SUPPLIED DATA: Begin

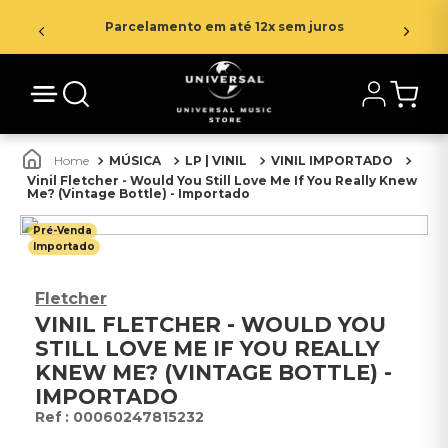
Parcelamento em até 12x sem juros
MÚSICA
LP | VINIL
VINIL IMPORTADO
Vinil Fletcher - Would You Still Love Me If You Really Knew
Me? (Vintage Bottle) - Importado
Pré-Venda
Importado
Fletcher
VINIL FLETCHER - WOULD YOU
STILL LOVE ME IF YOU REALLY
KNEW ME? (VINTAGE BOTTLE) -
IMPORTADO
:
00060247815232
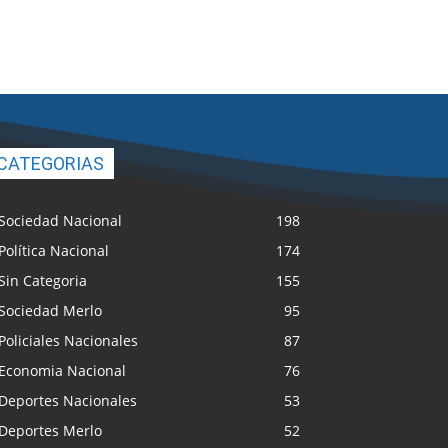
CATEGORIAS
Sociedad Nacional
198
Política Nacional
174
Sin Categoria
155
Sociedad Merlo
95
Policiales Nacionales
87
Economia Nacional
76
Deportes Nacionales
53
Deportes Merlo
52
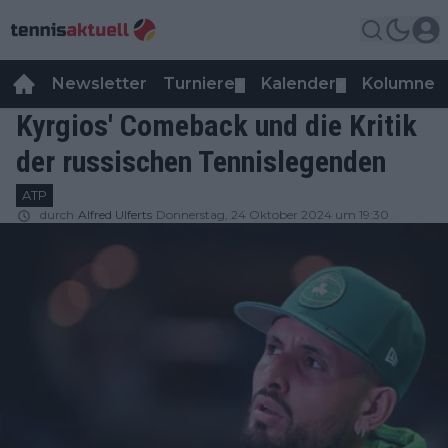
Newsletter
Turniere
Kalender
Kolumnen
▼
▼
Kyrgios' Comeback und die Kritik
der russischen Tennislegenden
ATP
durch
Alfred Ulferts
Donnerstag, 24 Oktober 2024 um 19:30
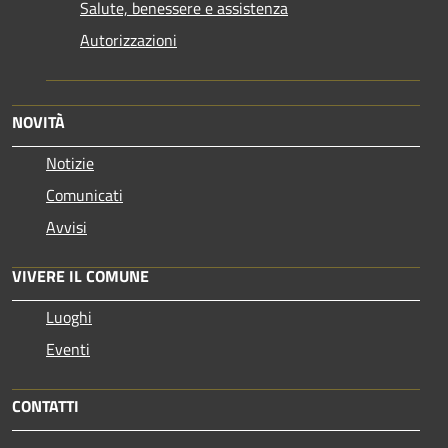
Salute, benessere e assistenza
Autorizzazioni
NOVITÀ
Notizie
Comunicati
Avvisi
VIVERE IL COMUNE
Luoghi
Eventi
CONTATTI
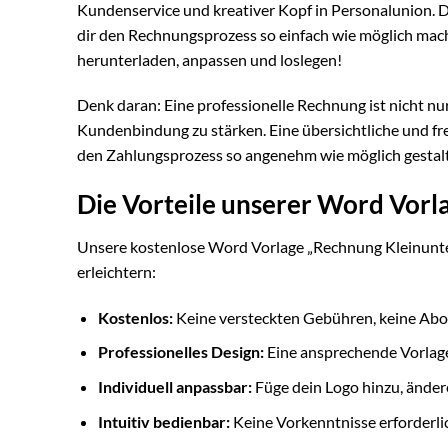
Kundenservice und kreativer Kopf in Personalunion. D
dir den Rechnungsprozess so einfach wie möglich macht
herunterladen, anpassen und loslegen!
Denk daran: Eine professionelle Rechnung ist nicht nu
Kundenbindung zu stärken. Eine übersichtliche und fr
den Zahlungsprozess so angenehm wie möglich gestal
Die Vorteile unserer Word Vorl
Unsere kostenlose Word Vorlage „Rechnung Kleinunterne
erleichtern:
Kostenlos:
Keine versteckten Gebühren, keine Abo
Professionelles Design:
Eine ansprechende Vorlage,
Individuell anpassbar:
Füge dein Logo hinzu, änder
Intuitiv bedienbar:
Keine Vorkenntnisse erforderlich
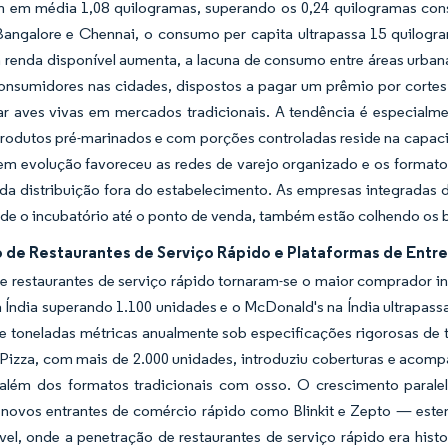
em média 1,08 quilogramas, superando os 0,24 quilogramas cons
angalore e Chennai, o consumo per capita ultrapassa 15 quilogr
a renda disponível aumenta, a lacuna de consumo entre áreas urba
 consumidores nas cidades, dispostos a pagar um prêmio por cort
r aves vivas em mercados tradicionais. A tendência é especialme
rodutos pré-marinados e com porções controladas reside na capacid
m evolução favoreceu as redes de varejo organizado e os format
 da distribuição fora do estabelecimento. As empresas integradas
sde o incubatório até o ponto de venda, também estão colhendo os b
 de Restaurantes de Serviço Rápido e Plataformas de Entr
e restaurantes de serviço rápido tornaram-se o maior comprador in
Índia superando 1.100 unidades e o McDonald's na Índia ultrapass
e toneladas métricas anualmente sob especificações rigorosas de t
Pizza, com mais de 2.000 unidades, introduziu coberturas e acomp
lém dos formatos tradicionais com osso. O crescimento parale
novos entrantes de comércio rápido como Blinkit e Zepto — esten
ível, onde a penetração de restaurantes de serviço rápido era hist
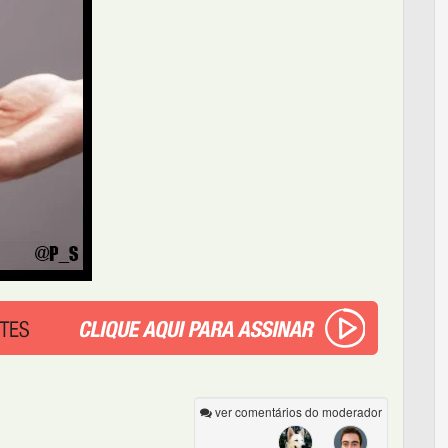
ver comentários do moderador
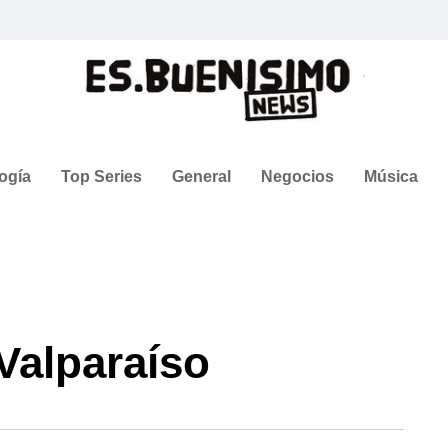
ogía
Top Series
General
Negocios
Música
Valparaíso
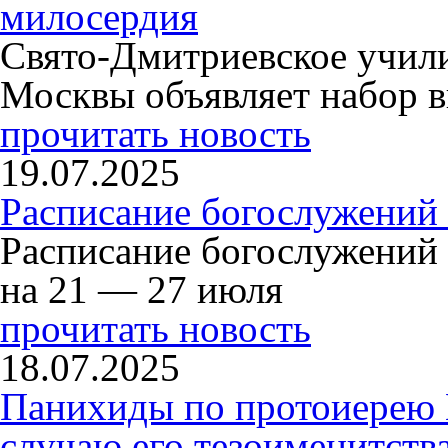
милосердия
Свято-Дмитриевское учили
Москвы объявляет набор в
прочитать новость
19.07.2025
Расписание богослужений
Расписание богослужений
на 21 — 27 июля
прочитать новость
18.07.2025
Панихиды по протоиерею
случаю его тезоименитств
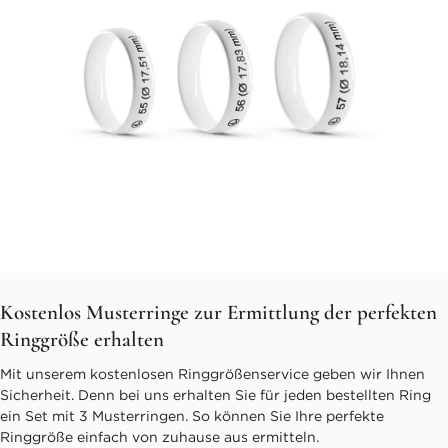
Kostenlos Musterringe zur Ermittlung der perfekten
Ringgröße erhalten
Mit unserem kostenlosen Ringgrößenservice geben wir Ihnen
Sicherheit. Denn bei uns erhalten Sie für jeden bestellten Ring
ein Set mit 3 Musterringen. So können Sie Ihre perfekte
Ringgröße einfach von zuhause aus ermitteln.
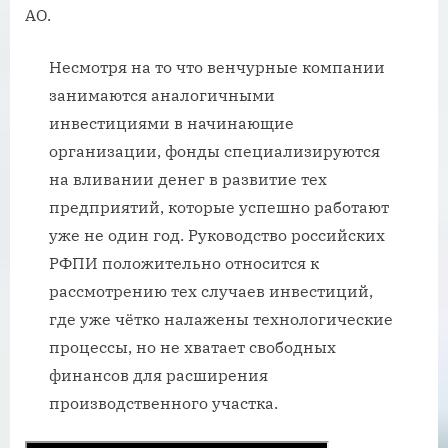
АО.
Несмотря на то что венчурные компании
занимаются аналогичными
инвестициями в начинающие
организации, фонды специализируются
на вливании денег в развитие тех
предприятий, которые успешно работают
уже не один год. Руководство российских
РФПИ положительно относится к
рассмотрению тех случаев инвестиций,
где уже чётко налажены технологические
процессы, но не хватает свободных
финансов для расширения
производственного участка.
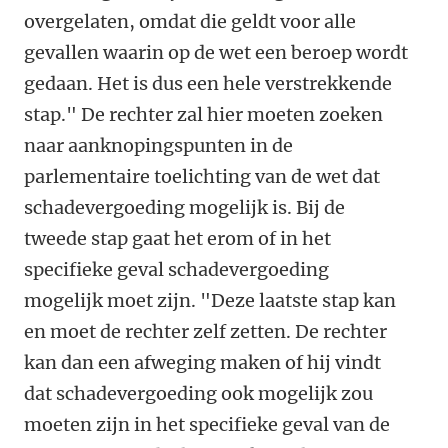
overgelaten, omdat die geldt voor alle
gevallen waarin op de wet een beroep wordt
gedaan. Het is dus een hele verstrekkende
stap." De rechter zal hier moeten zoeken
naar aanknopingspunten in de
parlementaire toelichting van de wet dat
schadevergoeding mogelijk is. Bij de
tweede stap gaat het erom of in het
specifieke geval schadevergoeding
mogelijk moet zijn. "Deze laatste stap kan
en moet de rechter zelf zetten. De rechter
kan dan een afweging maken of hij vindt
dat schadevergoeding ook mogelijk zou
moeten zijn in het specifieke geval van de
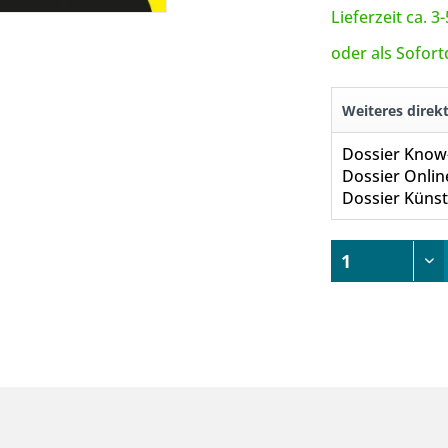
Lieferzeit ca. 
oder als Sofor
Weiteres direk
Dossier Onlin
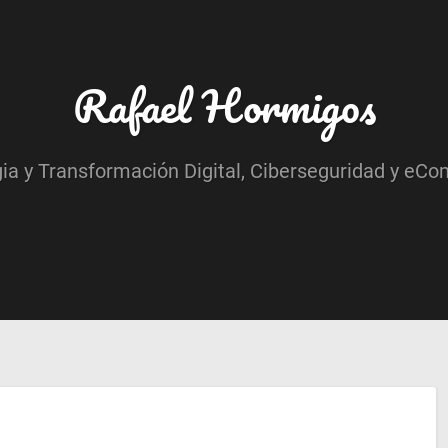
Rafael Hormigos
gia y Transformación Digital, Ciberseguridad y eCo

SUPPLIED DATA: End

PROBLEM DESCRIPTION: From the data above, copy each line where the string "Nacionales" appears.

RESULT OF THE TASK:
Policiales Nacionales
Deportes Nacionales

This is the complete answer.